01 February 2011

Tombstone Tuesday--Stone Pictures

I'm back in one of my favorite local cemeteries again this week.  The cool dark shadyness of Clark Cemetery make it a wonderful place to visit on hot summer days.  Ah, not that is a consideration as a sever winter storm is preparing to blow down on us at I type.  But still, in summer a great place to visit.
I was struck by the carvings on the stones in some of the photos we have of Clark cemetery.
This one for the Ish family is rugged and massive.  Looking rough hewn, but I bet it took a lot of work to make it look so rough and "I don't care."  The banner-like smooth area is a great contrast to the rest of the family stone.
But the ones that caught my eye while browsing through the pictures were the stones for children and young adults.

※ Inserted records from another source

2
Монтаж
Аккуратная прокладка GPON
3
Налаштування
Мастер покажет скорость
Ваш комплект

 The first one I saw was this double stone for Hattie who died 4 January 1869 and Frankie who died 3 May 1876.  Hattie died at the age of 2 years 4 months and either 7 or 17 days.  Frankie was only 8 months and 16 days.  I had thought that they must have died at the same time, since the marker is a double stone.  Perhaps in an epidemic or something.  However, they died 7 years apart.  The weathering on the stones make the pictures a bit hard to decipher.  Frankie's half of the stone depicts a dove flying away.  Hattie's is harder to make out.  As best as I can make out, it is of a hand clutching a bunch of flowers. Sandy, on the other hand, thinks Hattie's picture looks like a bird descending at an angle. 

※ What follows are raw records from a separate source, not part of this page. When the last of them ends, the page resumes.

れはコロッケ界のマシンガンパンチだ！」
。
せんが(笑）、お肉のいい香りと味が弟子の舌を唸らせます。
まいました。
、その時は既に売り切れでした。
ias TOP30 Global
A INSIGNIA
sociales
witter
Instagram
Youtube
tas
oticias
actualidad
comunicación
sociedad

This next stone is also a double stone.  Our Little Lambs is the inscription around the inside of the crest, followed by Joseph and (another name) Stevens.  Sandy and I both studied that name.  We cannot make it out at all,  _____ie is all we can make of it, no matter how we zoom out and in.  But the two lambs on top of the stone, with the "Our Little Lambs" is so touching a memorial to the Stevens children.
Susan A, wife of E. J. Budlong died on 15 Feb 1879 and she wasn't a child, but at the age of only 20 years, 2 months, 2 days she was far from childhood.  The picture of the hand reaching down to pick the flower in full bloom, is so appropriate here.

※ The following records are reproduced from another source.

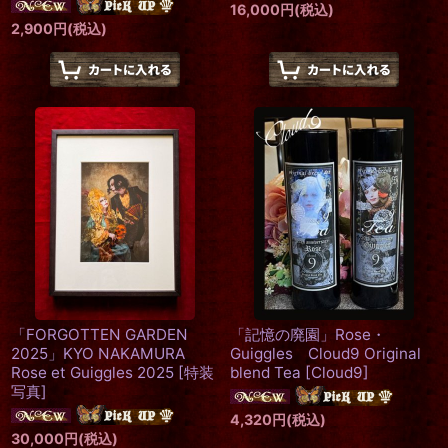
16,000
円
(税込)
2,900
円
(税込)
「FORGOTTEN GARDEN
「記憶の廃園」Rose・
2025」KYO NAKAMURA
Guiggles Cloud9 Original
Rose et Guiggles 2025
[
特装
blend Tea
[
Cloud9
]
写真
]
4,320
円
(税込)
30,000
円
(税込)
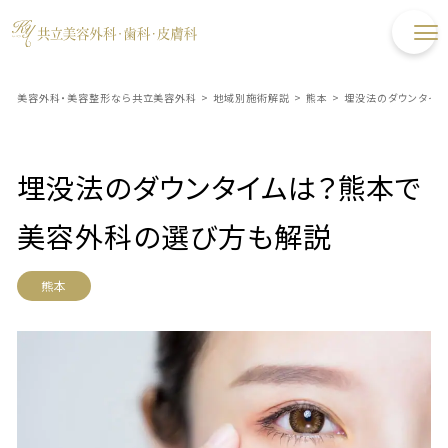
美容外科・美容整形なら共立美容外科
>
地域別施術解説
>
熊本
>
埋没法のダウンタイ
埋没法のダウンタイムは？熊本で
美容外科の選び方も解説
熊本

Finally, I had to share this picture of several stones in a rather overgrown plot.  I cannot read any of the information on the stones but the light one on the right side caught my eye.  Around the edge is a lovely rope like border.  And in the oval again is a picture of a little lamb.
Stones like these make me wish to know the stories behind the stones, so they will be remembered as more than just a marker.